In edit mode, elect the vertices of the face(s) you want to have your other object align to.
“Pkey” to separate the selected vertices from the original object.
In object mode, select the object you want to align, then shift-select the newly-separated face(s).
Ctrl-Tkey to create a track. Use the animation buttons to control which axis of the object you want tracked to the face. This should immediately move the object’s axis to be aligned with the separated faces.
Ctrl-Pkey and select “clear parent and keep transform” so your alignment “sticks.”
Select the separated face(s), then shift-select the original object they came from.
Ctrl-Jkey to rejoin the selected meshes.
In editmode, Wkey “remove doubles” to rejoin the face to the object.
Yes, it’s a workaround, but it does work!
Also, if you wanted to animate this puppy, you could duplicate the face before separating it, then make it invisible (“Env” button on the material for that object ONLY) and parent the original object to it.
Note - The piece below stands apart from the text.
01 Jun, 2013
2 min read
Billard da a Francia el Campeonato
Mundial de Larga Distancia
Now it moves invisibly with the main object, and your second object will track to it throughout its movement.
(Assuming you are using either Blender 2.28c or a recent Tuhopuu2 version)
[>] Add a mesh UV Sphere: 5 segments, 5 rings ,
[>] Pick a face (one with 4 vertices) that you want your circle to lie upon), Activate Rotate/Scale wrt Median point Cursor mode (Second of the group of four buttons in the 3DWindow header)
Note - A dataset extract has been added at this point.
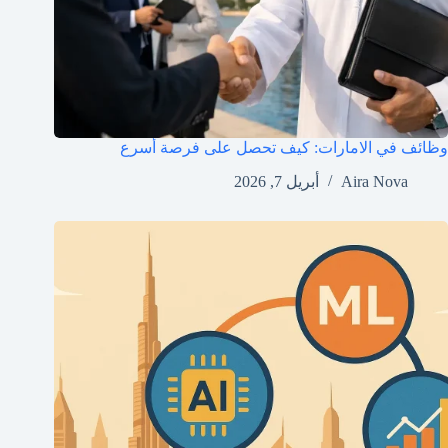
وظائف في الامارات: كيف تحصل على فرصة أسرع
Aira Nova
أبريل 7, 2026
[>] Press Shift_s > Cursor to Selection,
[>] Activate Scale/Rotate wrt Cursor mode (Keyboard period/dot [ . ] key)
[>] Select the 4 vertices of the face,
[>] Press Shift_v, then select Align view > To selection (top)
[>] Add a circle, set the number of vertices, and scale it down to fit inside the face.
Also, if you wanted to animate this puppy, you could duplicate the face before separating it, then make it invisible (“Env” button on the material for that object ONLY) and parent the original object to it. Now it moves invisibly with the main object, and your second object will track to it throughout its movement.
“Env” won’t work in this case. You’d need to set alpha to 0, with possibly the ZTransp button. “Env” would black out the part of the model behind it.
Intrr - I’ve tried shift V many times but it doesn’t seem to work right at all. The view always ends up angled and either gives you a profile view of the face you’re trying to align to, or a view who’s vector is not normal to the face. Perhaps what I’m looking for is a “align selection normal to view” feature…
Hmmm. I just tried it, it seems to work perfectly. The only thing it maybe doesn’t align “as you expect it” is the view axis itself (which goes from your eye into the view), meaning that the view is still rotated around its Z (depth) axis…
I had the same issue as Desoto: it works fine for simple objects, but as soon as you try selecting just one face of a complicated object, it gives you strange unexpected angles…
hmmm, I think I found the source of my problems!!! The post about adding the object in orthoganal view was the hint I needed: it wasn’t that, since I had actually done that, but I guess all the messing with the object later got things muddled…
If you do a ctrl-A (apply size/rotation) to the object (outside of edit mode), then shift-v starts to work again!!!
Fixed and commited to Tuhopuu. I’ll commit it to BF when the interface makeover is done, I don’t want to slip commits in when heavy work is being done on the code.